The conflict in the directionality of our results with some previous studies reporting an increased cfDI in cancer patients could be partly due to the properties of primer pairs and amplicon lengths. Since qPCR-based methods produce indirect estimates of true biological values, inconsistencies in the real-time amplification or differences in the PCR efficiencies of the long and short amplicons can influence cfDI estimation. Sub-optimal primers or PCR efficiencies can lead to biologically impossible cfDI estimates >1 [21, 41, 42]. We found all samples analysed in this presented study have cfDI values within the biologically plausible range of 0–1, thus reinforcing our methodology and our results. Additionally, sample processing and preparation could also affect the results. Pre-analytical parameters such as time from blood collection to processing have already been shown to affect the results [43]. In our experiments, we noted that the second high-speed centrifugation step of plasma to remove cell debris significantly reduces cfDNA concentration and alters the cfDI compared to plasma samples that were obtained by centrifuging blood at 4,000×g and without additional centrifugation (data not shown).

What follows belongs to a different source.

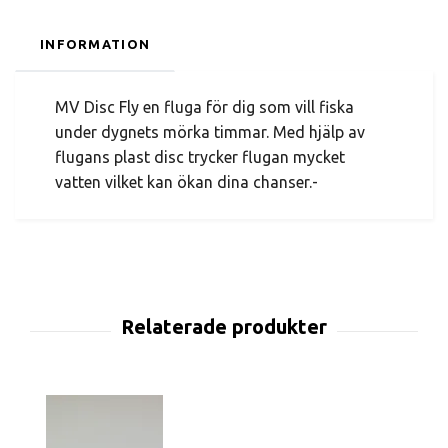
INFORMATION
MV Disc Fly en fluga för dig som vill fiska
under dygnets mörka timmar. Med hjälp av
flugans plast disc trycker flugan mycket
vatten vilket kan ökan dina chanser.-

cfDI are reported to be altered in different cancers, hence they are not specific to BC and cannot be developed as a stand-alone test. Nevertheless, they can be used in combination with other biomarkers to enhance sensitivity and specificity. Our results point to the potential of cfDI as a part of of a molecular multi-marker assay for diagnosis of PBC and MBC, and as a prognostic marker for MBC. Its strong correlation to PFS and OS, while outperforming the currently established prognostic marker in MBC, CTCs, indicates a versatile role it could play in diagnostics. To verify the emerging potential of cfDI as an early detection marker in BC, further specifically designed prospective studies need to be conducted.